# [Problem description]
Nothing but the lines from the first line of the records through the line with "etwas dabei. Bitte beachten Sie" should be output, exactly as written and free of pictures.
[Stored data]
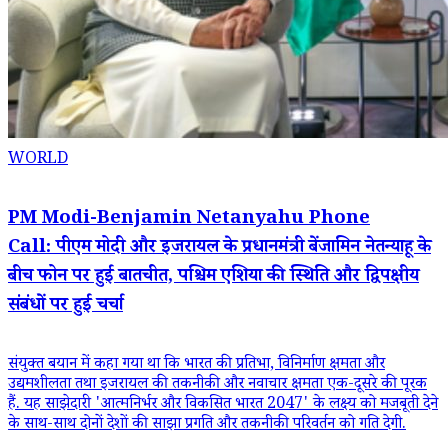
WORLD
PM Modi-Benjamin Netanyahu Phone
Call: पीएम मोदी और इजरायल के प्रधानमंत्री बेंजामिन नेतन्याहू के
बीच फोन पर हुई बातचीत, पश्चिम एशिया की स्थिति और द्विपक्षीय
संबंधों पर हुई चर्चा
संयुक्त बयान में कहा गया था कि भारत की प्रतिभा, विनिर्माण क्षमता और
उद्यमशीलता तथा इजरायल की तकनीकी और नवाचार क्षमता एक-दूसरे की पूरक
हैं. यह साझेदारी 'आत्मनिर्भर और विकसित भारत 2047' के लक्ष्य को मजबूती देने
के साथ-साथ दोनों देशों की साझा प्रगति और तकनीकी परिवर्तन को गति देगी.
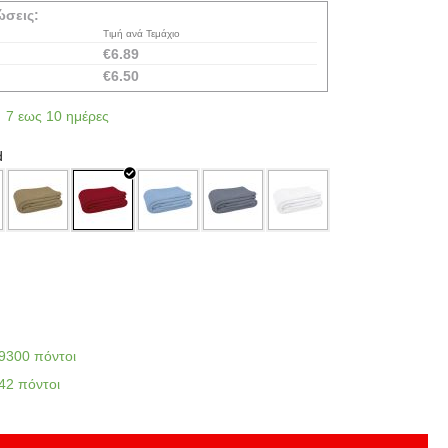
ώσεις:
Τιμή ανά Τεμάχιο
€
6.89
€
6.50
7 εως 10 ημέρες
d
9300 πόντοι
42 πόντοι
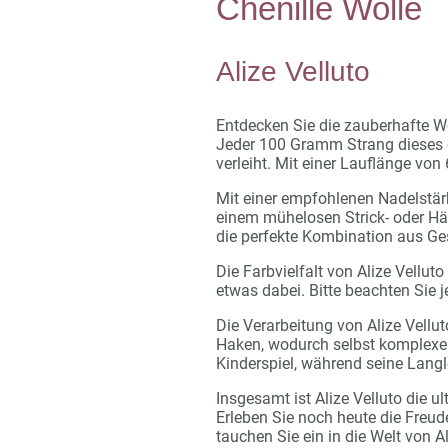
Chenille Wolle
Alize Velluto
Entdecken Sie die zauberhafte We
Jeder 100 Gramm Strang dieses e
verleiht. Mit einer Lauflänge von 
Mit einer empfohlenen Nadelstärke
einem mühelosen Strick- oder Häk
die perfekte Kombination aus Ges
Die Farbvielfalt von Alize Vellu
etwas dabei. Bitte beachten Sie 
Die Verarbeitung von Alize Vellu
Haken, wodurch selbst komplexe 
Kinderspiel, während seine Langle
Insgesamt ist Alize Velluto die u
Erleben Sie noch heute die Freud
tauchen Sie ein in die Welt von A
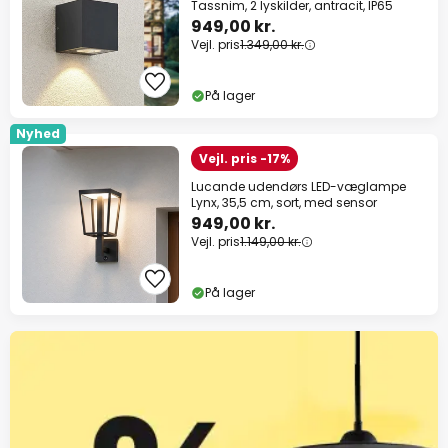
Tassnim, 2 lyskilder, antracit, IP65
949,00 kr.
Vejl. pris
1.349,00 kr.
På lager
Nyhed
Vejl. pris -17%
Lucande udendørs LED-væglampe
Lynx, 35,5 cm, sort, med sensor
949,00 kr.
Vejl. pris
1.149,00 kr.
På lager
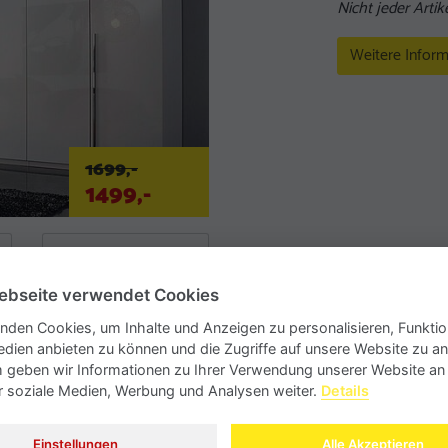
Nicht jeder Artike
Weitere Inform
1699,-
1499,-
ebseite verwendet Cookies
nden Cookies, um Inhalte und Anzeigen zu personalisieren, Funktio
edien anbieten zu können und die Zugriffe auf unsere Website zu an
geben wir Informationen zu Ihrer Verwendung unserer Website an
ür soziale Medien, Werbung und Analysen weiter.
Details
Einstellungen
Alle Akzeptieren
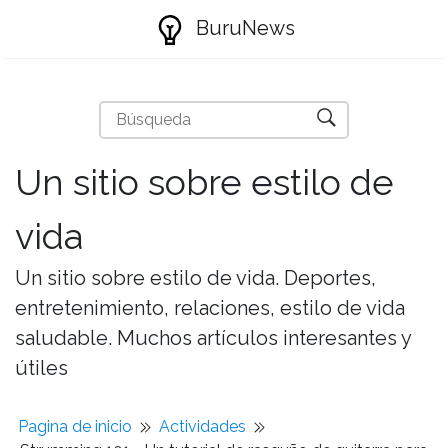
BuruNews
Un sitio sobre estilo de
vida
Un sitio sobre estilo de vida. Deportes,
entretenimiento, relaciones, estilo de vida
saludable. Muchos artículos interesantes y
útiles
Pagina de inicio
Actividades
[/Stored data]
# [Reply to the task]
WORLD
PM Modi-Benjamin Netanyahu Phone
Call: पीएम मोदी और इजरायल के प्रधानमंत्री बेंजामिन नेतन्याहू के
बीच फोन पर हुई बातचीत, पश्चिम एशिया की स्थिति और द्विपक्षीय
संबंधों पर हुई चर्चा
संयुक्त बयान में कहा गया था कि भारत की प्रतिभा, विनिर्माण क्षमता और
उद्यमशीलता तथा इजरायल की तकनीकी और नवाचार क्षमता एक-दूसरे की पूरक
हैं. यह साझेदारी 'आत्मनिर्भर और विकसित भारत 2047' के लक्ष्य को मजबूती देने
के साथ-साथ दोनों देशों की साझा प्रगति और तकनीकी परिवर्तन को गति देगी.
ώσεις:
Τιμή ανά Τεμάχιο
€
6.89
€
6.50
7 εως 10 ημέρες
d
9300 πόντοι
42 πόντοι
Chenille Wolle
Alize Velluto
Entdecken Sie die zauberhafte We
Jeder 100 Gramm Strang dieses e
verleiht. Mit einer Lauflänge von 
Mit einer empfohlenen Nadelstärke
einem mühelosen Strick- oder Häk
die perfekte Kombination aus Ges
Die Farbvielfalt von Alize Vellu
etwas dabei. Bitte beachten Sie 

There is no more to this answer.